1793 During the French Revolution, the Committee of Public Safety becomes the executive organ of the republic, and the period known as the Reign of Terror begins.
1808 John Jacob Astor founded the American Fur Company, the profits from which made him the first multi-millionaire in the United States, back in the days when 'millionaire' meant you did something more than play games.
1814 Nominal beginning of the Bourbon Restoration anniversary date that Napoleon abdicates and is exiled to Elba. (Rule by the Bourbons was delayed a few weeks, though allies held most key locales of France.) In a year Napoleon is back to restore glory to France, and we KNOW how that ends.
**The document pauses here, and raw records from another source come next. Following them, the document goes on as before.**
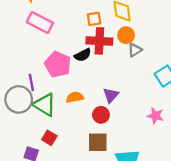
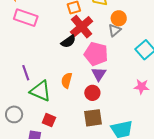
orange circle: (126, 35) -> (119, 18), moved
red cross: (99, 41) -> (82, 27), turned -35
pink pentagon: (58, 64) -> (96, 54), moved
orange semicircle: (75, 97) -> (67, 80), turned -56
gray circle: (19, 99) -> (14, 114), moved, size x0.7

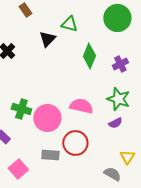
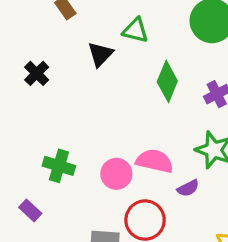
pink circle: (47, 118) -> (116, 174), moved, size x0.7
purple semicircle: (115, 123) -> (188, 188), moved

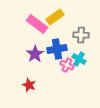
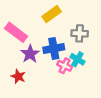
pink rectangle: (37, 24) -> (16, 32), moved
red star: (29, 85) -> (18, 76), moved

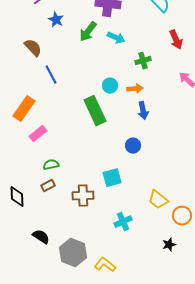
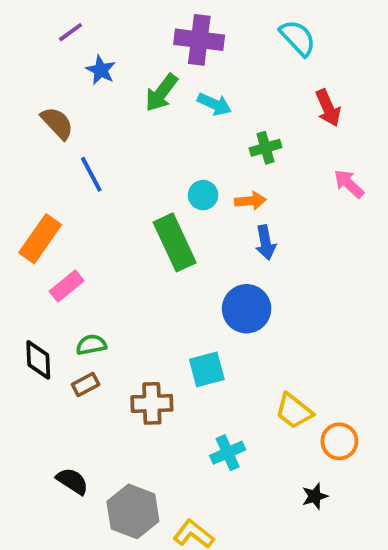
blue circle: (133, 146) -> (247, 309), size x1.6
black diamond: (17, 197) -> (38, 360), moved

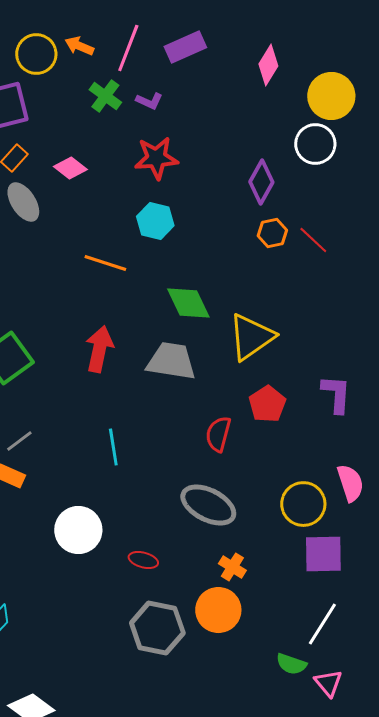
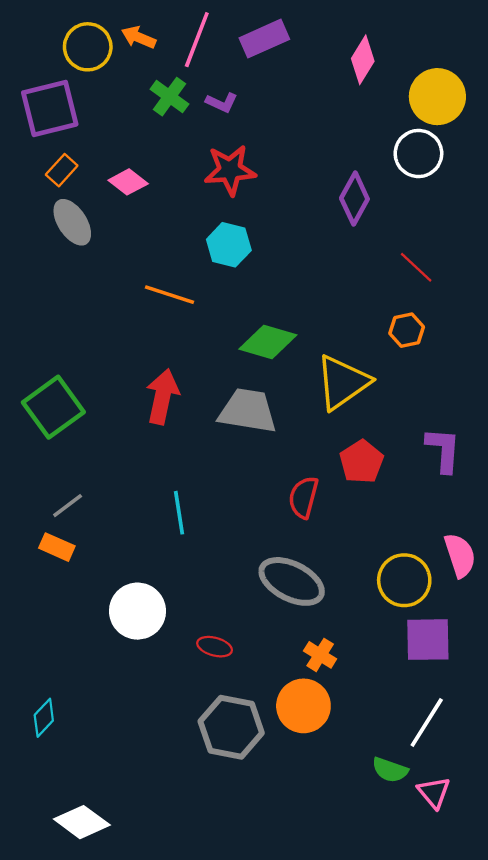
orange hexagon: (272, 233) -> (407, 330), moved
green diamond: (188, 303) -> (268, 342), turned -48

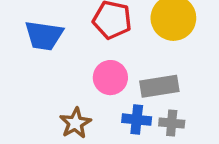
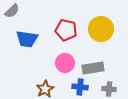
gray cross: (172, 123) -> (109, 89), moved

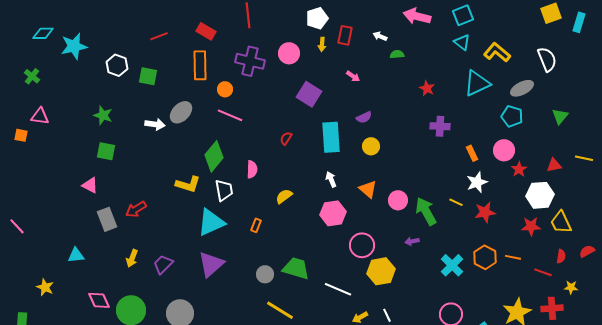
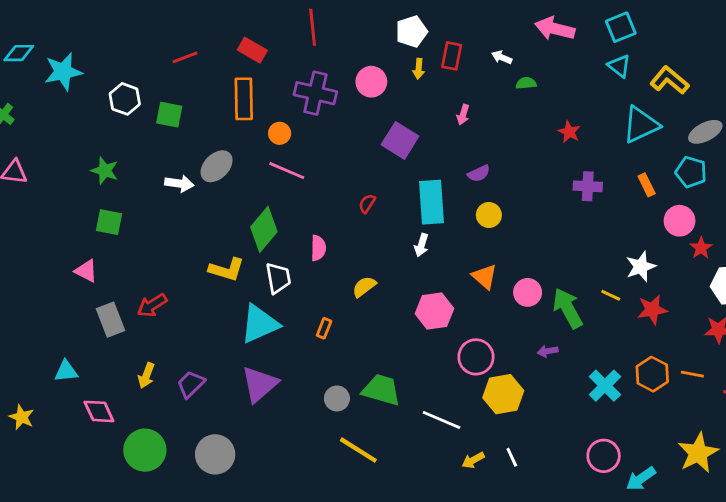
pink arrow: (353, 76) -> (463, 115), turned 72
orange rectangle: (472, 153) -> (647, 185), moved
white arrow: (331, 179) -> (421, 245), moved, turned -140
pink diamond: (99, 300) -> (99, 411), moved

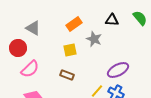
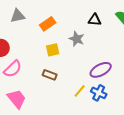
orange rectangle: (74, 24) -> (48, 24), moved
gray triangle: (33, 28) -> (18, 16), moved, turned -42

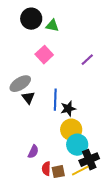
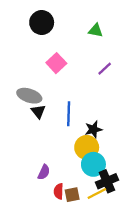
green triangle: (52, 26) -> (96, 30), moved
gray ellipse: (20, 84) -> (29, 96), turned 50
black star: (68, 109) -> (93, 129), moved

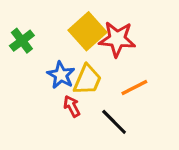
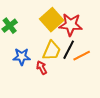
blue star: (61, 75) -> (22, 57), moved, turned -30
black line: (114, 122) -> (69, 50), moved, turned 72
So in twenty-odd years France went from a monarchy to a blood-bath to military expansionism and now they're back to making a king out of the brother of the guy they beheaded twenty years before, to an ass-kicking that has given its name forever to ass-kickings (Waterloo) all because the allies who kicked French butt at Waterloo said "You folks ain't doin' really good with this 'democracy' thing, are you?"
1830 Church of Christ, the original church of the Latter Day Saint movement, is organized by Joseph Smith and others at either Fayette or Manchester, New York.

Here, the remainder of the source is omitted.